Le retour des vestiaires est crucial… et pourtant la JL encaisse un 6-0 d’entrée, ce qui n’a rien de rassurant. C’est même le plus gros écart en faveur des joueurs d’Istanbul. Une réaction intervient après un temps mort, mais il faut désormais concrétiser les bonnes séquences défensives, car Beşiktaş montre aussi des failles (25e 44-48).
Petit à petit, la JL recolle en provoquant son adversaire. Ekinox rugit à nouveau et il faut désormais passer devant. Le match bascule dans un registre très défensif. Adam Mokoka redonne un court avantage aux siens, mais le mano à mano est éprouvant et, malgré plusieurs opportunités, Bourg ne parvient pas à creuser l’écart. Il reste dix minutes pour aller chercher le titre, et le tir à trois points au buzzer de Tajuan Agee, malgré ses quatre fautes, redonne l’avantage à la JL, 55 à 52.
Adam Mokoka enflamme la salle avec un dunk et relance totalement son équipe. C’est l’ultime acte : Ekinox se lève, s’assoit, hurle. Mais rien n’est encore fait et les deux équipes continuent de se répondre. La gestion des fautes devient un véritable casse-tête pour les Burgiens, mais les sacrifices sont nécessaires (34e 63-56).
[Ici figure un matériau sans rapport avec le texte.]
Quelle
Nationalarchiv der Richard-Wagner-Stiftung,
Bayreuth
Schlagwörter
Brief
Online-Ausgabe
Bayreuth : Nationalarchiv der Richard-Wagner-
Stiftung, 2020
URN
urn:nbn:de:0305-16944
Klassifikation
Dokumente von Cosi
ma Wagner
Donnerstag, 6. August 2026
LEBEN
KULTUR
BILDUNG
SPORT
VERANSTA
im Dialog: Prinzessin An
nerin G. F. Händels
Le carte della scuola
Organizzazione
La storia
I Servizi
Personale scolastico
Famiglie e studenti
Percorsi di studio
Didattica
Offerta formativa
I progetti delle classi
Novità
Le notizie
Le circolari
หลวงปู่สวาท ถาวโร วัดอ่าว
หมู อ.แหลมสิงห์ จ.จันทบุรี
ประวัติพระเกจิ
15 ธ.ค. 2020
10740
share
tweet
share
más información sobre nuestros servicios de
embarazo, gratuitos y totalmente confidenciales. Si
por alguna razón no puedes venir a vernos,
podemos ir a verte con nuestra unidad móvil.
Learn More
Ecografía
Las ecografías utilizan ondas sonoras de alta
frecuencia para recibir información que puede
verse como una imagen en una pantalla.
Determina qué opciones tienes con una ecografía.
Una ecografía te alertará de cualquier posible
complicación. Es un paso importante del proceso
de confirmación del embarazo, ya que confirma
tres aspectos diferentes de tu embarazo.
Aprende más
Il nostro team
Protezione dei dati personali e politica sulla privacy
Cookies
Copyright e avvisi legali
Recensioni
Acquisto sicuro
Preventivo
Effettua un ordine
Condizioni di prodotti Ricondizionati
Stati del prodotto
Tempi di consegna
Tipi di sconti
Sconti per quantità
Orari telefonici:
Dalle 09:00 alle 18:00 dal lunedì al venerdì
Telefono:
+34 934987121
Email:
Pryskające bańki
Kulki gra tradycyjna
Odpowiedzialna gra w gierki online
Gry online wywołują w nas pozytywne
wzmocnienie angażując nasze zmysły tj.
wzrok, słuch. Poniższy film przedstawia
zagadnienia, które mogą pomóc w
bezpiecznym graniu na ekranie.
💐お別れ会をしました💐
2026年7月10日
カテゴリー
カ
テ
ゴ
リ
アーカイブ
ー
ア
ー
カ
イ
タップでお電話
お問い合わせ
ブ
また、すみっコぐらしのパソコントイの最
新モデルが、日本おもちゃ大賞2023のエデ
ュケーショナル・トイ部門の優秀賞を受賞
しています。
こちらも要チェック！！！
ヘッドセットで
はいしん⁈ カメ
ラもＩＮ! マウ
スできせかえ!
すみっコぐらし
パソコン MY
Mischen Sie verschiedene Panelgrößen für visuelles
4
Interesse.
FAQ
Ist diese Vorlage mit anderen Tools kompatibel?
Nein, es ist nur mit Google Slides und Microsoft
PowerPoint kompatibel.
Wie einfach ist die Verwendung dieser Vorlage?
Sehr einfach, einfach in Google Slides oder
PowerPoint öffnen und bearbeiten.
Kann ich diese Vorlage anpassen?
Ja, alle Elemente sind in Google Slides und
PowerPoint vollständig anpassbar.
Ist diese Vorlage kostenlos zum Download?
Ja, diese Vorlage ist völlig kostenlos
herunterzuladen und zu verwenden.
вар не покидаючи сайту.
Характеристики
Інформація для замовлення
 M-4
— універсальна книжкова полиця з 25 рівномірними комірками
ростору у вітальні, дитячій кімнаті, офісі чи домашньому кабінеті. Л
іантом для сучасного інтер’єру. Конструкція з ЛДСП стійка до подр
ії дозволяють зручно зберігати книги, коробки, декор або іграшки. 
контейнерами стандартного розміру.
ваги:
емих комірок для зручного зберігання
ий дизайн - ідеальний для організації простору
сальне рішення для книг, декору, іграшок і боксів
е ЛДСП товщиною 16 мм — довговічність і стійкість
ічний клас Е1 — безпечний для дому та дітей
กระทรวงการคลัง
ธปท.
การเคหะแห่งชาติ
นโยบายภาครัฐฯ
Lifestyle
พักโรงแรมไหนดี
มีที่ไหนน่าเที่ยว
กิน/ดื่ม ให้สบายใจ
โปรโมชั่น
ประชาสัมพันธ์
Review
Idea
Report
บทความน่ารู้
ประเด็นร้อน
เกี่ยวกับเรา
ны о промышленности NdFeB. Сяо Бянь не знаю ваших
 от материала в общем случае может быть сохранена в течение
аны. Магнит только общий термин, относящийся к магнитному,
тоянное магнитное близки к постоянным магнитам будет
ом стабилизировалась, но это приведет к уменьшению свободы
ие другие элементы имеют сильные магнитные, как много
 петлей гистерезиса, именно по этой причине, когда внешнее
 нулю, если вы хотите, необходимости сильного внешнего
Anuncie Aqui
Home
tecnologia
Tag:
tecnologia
Les minutes défilent plus vite qu’en début de match. Le capitaine Kevin Kokila enchaîne lancers francs et paniers pour répondre à un Jonah Mathews omniprésent. De +7 à une seule possession d’écart, il n’y a qu’un pas face à ce talent offensif. Le money time s’écoule et il faut désormais marquer à tout prix, car les shooteurs adverses se réveillent (38e 68-66).
La fin de match se joue uniquement en un contre un. Mathews trouve encore la mire et fait taire Ekinox, mais Will McDowell-White lui répond avec un step-back. Il faut tenir après le dernier temps mort de Dusan Alimpijevic (39e 71-68). La JL sait ce qu’elle doit faire : scorer, impérativement. Gach manque la cible sur pénétration, le rebond offensif est capté, mais la balle repart de l’autre côté et Mathews égalise à 15 secondes du terme (71-71). Temp-mort.
Dernière possession pour la JL…Et le MVP Adam Mokoka délivre tout un peuple en bout de possession. CHAMPIONS D’EUROPE ! POUR L’HISTOIRE.